Focus on sustainability at World Dairy Summit 2010
The IDF World Dairy Summit, taking place in Auckland, New Zealand from 8 to 11 November 2010 (WDS2010), will focus on environmental sustainability in the international dairy sector. The IDF press conference on 8 November will focus on how the dairy industry is committed to producing safe and nutritious products sustainably. A dedicated conference on environmental issues on 11 November will present updates on the latest research, including climate change, carbon footprinting, water footprinting and reuse/recycling.
Sustainability will be a key element of all WDS2010 sessions. Dr Hans Jöhr of Nestlé, a co-founder, former and now honorary president of the Sustainable Agriculture Initiative (SAI) Platform, will discuss sustainability and the dairy supply chain in the 21st century during a two-day conference on ‘Dairy Policies and Economics’ that follows the main theme of WDS2010: ‘Natural Inspiration’.
Dr Jöhr will focus on sustainability through food security and the high nutritional value of milk, with a clear emphasis on sustainability at farm level, because that is where the highest impacts, such as water footprint, greenhouse gas emissions (GHG), etc., are to be found. In order to improve, a farm must be assessed in a holistic approach on environmental, social and economical aspects, all of which are equally important to ensure long-term, sustainable production.
Kicking off the environment conference on 11 November, Prof.

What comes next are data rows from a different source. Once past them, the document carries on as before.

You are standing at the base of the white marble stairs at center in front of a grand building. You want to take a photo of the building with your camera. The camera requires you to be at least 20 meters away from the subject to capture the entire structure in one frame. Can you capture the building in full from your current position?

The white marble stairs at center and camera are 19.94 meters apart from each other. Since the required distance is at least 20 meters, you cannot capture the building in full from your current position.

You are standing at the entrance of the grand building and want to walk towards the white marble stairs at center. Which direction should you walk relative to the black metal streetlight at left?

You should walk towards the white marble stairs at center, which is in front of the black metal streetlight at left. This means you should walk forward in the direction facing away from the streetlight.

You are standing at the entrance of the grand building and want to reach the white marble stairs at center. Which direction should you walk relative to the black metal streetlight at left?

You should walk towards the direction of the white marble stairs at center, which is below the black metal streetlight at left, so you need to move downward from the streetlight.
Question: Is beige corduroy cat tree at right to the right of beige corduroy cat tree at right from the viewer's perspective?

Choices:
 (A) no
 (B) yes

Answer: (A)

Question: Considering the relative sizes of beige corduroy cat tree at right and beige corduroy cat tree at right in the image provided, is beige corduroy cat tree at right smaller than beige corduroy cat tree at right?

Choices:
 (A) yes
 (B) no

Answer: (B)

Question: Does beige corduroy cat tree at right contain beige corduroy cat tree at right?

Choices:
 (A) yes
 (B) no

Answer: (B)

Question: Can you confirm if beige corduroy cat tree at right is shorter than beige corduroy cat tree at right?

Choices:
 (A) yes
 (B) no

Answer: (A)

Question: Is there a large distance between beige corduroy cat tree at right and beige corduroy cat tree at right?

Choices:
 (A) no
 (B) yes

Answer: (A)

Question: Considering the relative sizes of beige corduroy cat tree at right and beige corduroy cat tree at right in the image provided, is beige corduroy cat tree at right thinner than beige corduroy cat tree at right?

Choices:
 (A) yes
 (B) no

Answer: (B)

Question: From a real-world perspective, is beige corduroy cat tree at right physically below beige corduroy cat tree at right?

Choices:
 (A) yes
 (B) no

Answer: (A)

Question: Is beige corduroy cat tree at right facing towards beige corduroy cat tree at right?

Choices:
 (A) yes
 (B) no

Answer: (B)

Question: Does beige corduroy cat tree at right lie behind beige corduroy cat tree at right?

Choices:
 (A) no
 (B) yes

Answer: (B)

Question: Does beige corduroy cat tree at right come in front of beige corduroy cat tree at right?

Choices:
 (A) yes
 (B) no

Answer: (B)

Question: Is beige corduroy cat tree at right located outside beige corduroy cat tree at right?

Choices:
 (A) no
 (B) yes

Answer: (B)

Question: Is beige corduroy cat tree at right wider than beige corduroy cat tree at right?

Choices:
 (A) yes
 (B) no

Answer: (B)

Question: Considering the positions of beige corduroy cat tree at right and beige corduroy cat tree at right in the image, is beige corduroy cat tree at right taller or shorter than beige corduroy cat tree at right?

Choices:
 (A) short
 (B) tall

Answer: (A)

Martin Manning, director of the Climate Change Research Institute, Victoria University of Wellington, will give an update on the current state of climate science from a UN International Panel on Climate Change (IPCC) perspective.
He will discuss the growing emphasis on risk management in both climate change science and the private sector, and give details of the GHG scenario that was designed to achieve the United Nations Framework Convention on Climate Change (UNFCCC) target of limiting global warming to 2ºC.
“The global dairy sector is steadily improving its efficiency and is expected to be a major factor in the world’s future economical development. However, to be sustainable, this sector needs to become adapted in ways that are consistent with the increasing pressures on our environment and threats to its stability,” explains Prof. Manning. “Two key factors for this are the need for better approaches to water management and the reduction of greenhouse gas emissions.”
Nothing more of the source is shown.